My little operation has outgrown the browser extension now and scaled up to trawl sites for masses of user names to test against those most common of passwords. My single server has grown to a reverso-brute-forcing farm with constantly rotating IP addresses churning away day and night. (Yes, even in the dark!)
I’ve automated finding an email address on the account page of various sites and trying to log into that, so I only need to get involved when I’ve got the keys to the kingdom of someone that apparently thought no harm would come from having a password like 123456, on multiple accounts.
I almost feel bad for them.
Back to reality
I think there will always be end users who create the simplest password they’re allowed to.

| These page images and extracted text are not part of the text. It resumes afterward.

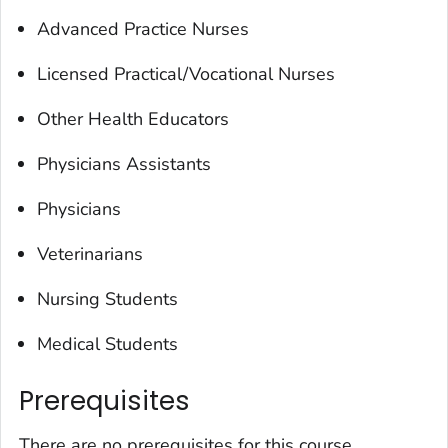
Advanced Practice Nurses
Licensed Practical/Vocational Nurses
Other Health Educators
Physicians Assistants
Physicians
Veterinarians
Nursing Students
Medical Students
Prerequisites
There are no prerequisites for this course.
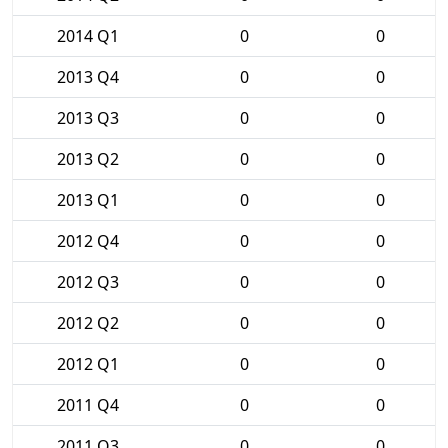
2014 Q1
0
0
2013 Q4
0
0
2013 Q3
0
0
2013 Q2
0
0
2013 Q1
0
0
2012 Q4
0
0
2012 Q3
0
0
2012 Q2
0
0
2012 Q1
0
0
2011 Q4
0
0
2011 Q3
0
0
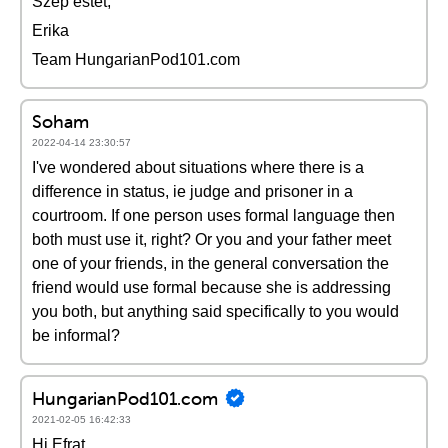
Szép estét,
Erika
Team HungarianPod101.com
Soham
2022-04-14 23:30:57
I've wondered about situations where there is a
difference in status, ie judge and prisoner in a
courtroom. If one person uses formal language then
both must use it, right? Or you and your father meet
one of your friends, in the general conversation the
friend would use formal because she is addressing
you both, but anything said specifically to you would
be informal?
HungarianPod101.com
2021-02-05 16:42:33
Hi Efrat,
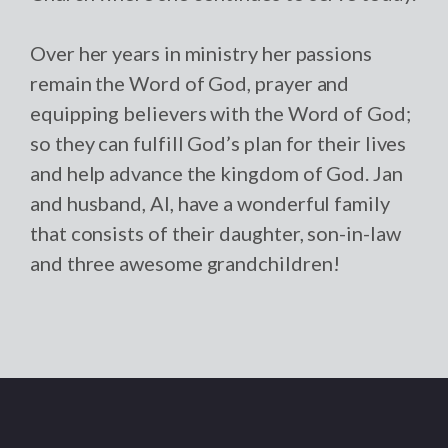
Over her years in ministry her passions
remain the Word of God, prayer and
equipping believers with the Word of God;
so they can fulfill God’s plan for their lives
and help advance the kingdom of God. Jan
and husband, Al, have a wonderful family
that consists of their daughter, son-in-law
and three awesome grandchildren!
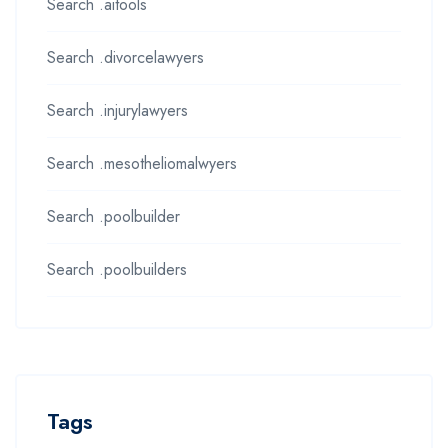
Search .aitools
Search .divorcelawyers
Search .injurylawyers
Search .mesotheliomalwyers
Search .poolbuilder
Search .poolbuilders
Tags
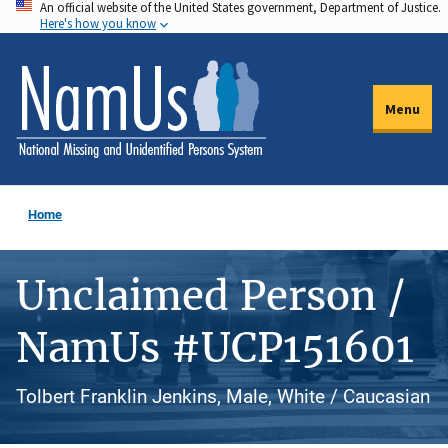
An official website of the United States government, Department of Justice.
Skip
Here's how you know
to
main
content
Menu
Home
Unclaimed Person /
NamUs #UCP151601
Tolbert Franklin Jenkins, Male, White / Caucasian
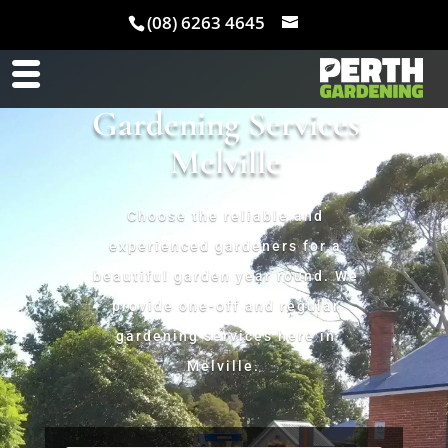
(08) 6263 4645
Gardening Services
Melville
Choose the reliable and
experienced gardeners for a
beautiful garden year round. We
provide one-off and regular
gardening services here in
Melville.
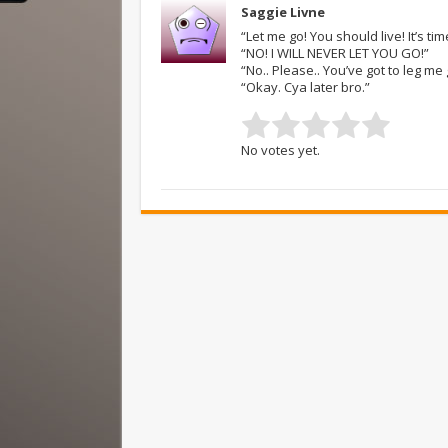
Saggie Livne
“Let me go! You should live! It’s ti
“NO! I WILL NEVER LET YOU GO!”
“No.. Please.. You’ve got to leg m
“Okay. Cya later bro.”
No votes yet.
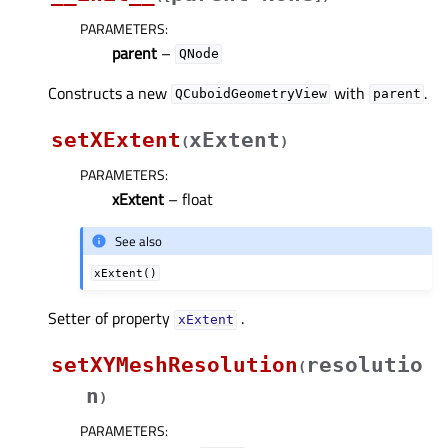
PARAMETERS
:
parent
–
QNode
Constructs a new
with
.
QCuboidGeometryView
parent
setXExtent
xExtent
(
)
PARAMETERS
:
xExtent
– float
See also
xExtent()
Setter of property
.
xExtentᅟ
setXYMeshResolution
resolutio
(
n
)
PARAMETERS
:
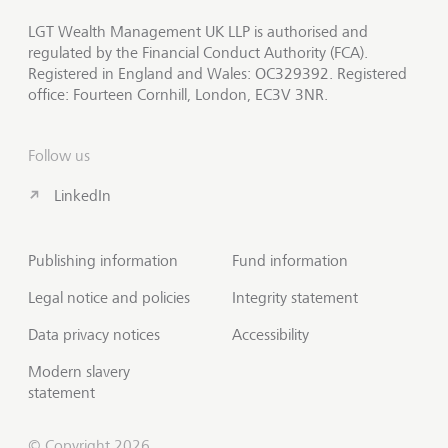
LGT Wealth Management UK LLP is authorised and
regulated by the Financial Conduct Authority (FCA).
Registered in England and Wales: OC329392. Registered
office: Fourteen Cornhill, London, EC3V 3NR.
Follow us
LinkedIn
Publishing information
Fund information
Legal notice and policies
Integrity statement
Data privacy notices
Accessibility
Modern slavery
statement
© Copyright 2026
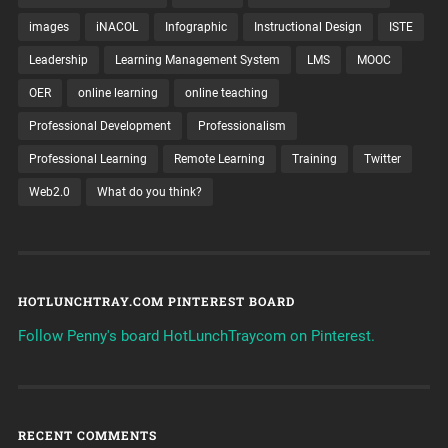
images
iNACOL
Infographic
Instructional Design
ISTE
Leadership
Learning Management System
LMS
MOOC
OER
online learning
online teaching
Professional Development
Professionalism
Professional Learning
Remote Learning
Training
Twitter
Web2.0
What do you think?
HOTLUNCHTRAY.COM PINTEREST BOARD
Follow Penny's board HotLunchTraycom on Pinterest.
RECENT COMMENTS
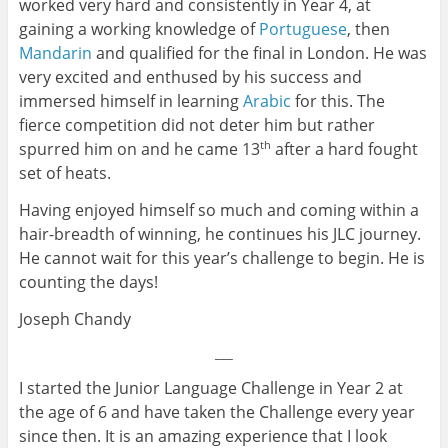
worked very hard and consistently in Year 4, at
gaining a working knowledge of
Portuguese
, then
Mandarin
and qualified for the final in London. He was
very excited and enthused by his success and
immersed himself in learning
Arabic
for this. The
fierce competition did not deter him but rather
spurred him on and he came 13
after a hard fought
th
set of heats.
Having enjoyed himself so much and coming within a
hair-breadth of winning, he continues his JLC journey.
He cannot wait for this year’s challenge to begin. He is
counting the days!
Joseph Chandy
___
I started the Junior Language Challenge in Year 2 at
the age of 6 and have taken the Challenge every year
since then. It is an amazing experience that I look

So the onus is on us (developers, security folk, etc.) to ensure that insecure passwords simply aren’t possible.
I guess this whole (fictional) story is a preamble to a plea to the few people who are still doing security wrong.
Every site (yes you, Reddit) should be enforcing password strength. And if you ask me, every site that has allowed crap passwords in the past should be working on forcing these to be updated.
And please stop spreading the misinformation that a password must contain uppercase/lowercase letters, numbers and punctuation to be secure.
If you’re telling a user that their 26-character passphrase isn’t secure enough (ahem, Microsoft), then you’re making it harder for that user to create an easy-to-remember/hard-to-crack password.
And if you allow truly terrible passwords like
P@ssw0rd1 because your strength checking logic is blunt, you’re doing your users a double-disservice (ahem, Microsoft).
I’d recommend testing the strength of a password with something clever, like zxcvbn — a “password strength estimator inspired by password crackers” by Dropbox. I first heard of zxcvbn 4 minutes ago and have been a big fan ever since. (Have a play here, it’s fascinating.)
If you really want to help your less savvy users pick a secure password, inform them of the correct horse battery stapler concept on your sign up page (
5f7ty^GF$H`@2 is difficult to crack, but
this is difficult to crack is thousands of times harder).
One of these days, we’re going to see a user in the Litigious States of America successfully sue an organisation for allowing them to have an easily-guessed password. The EU will make minimum password-strength requirements mandatory, and blog posts like this will become obsolete.
Hey, thanks for reading. I hope you have a great day today. Or if it’s late at night and today wasn’t so great, maybe try again tomorrow.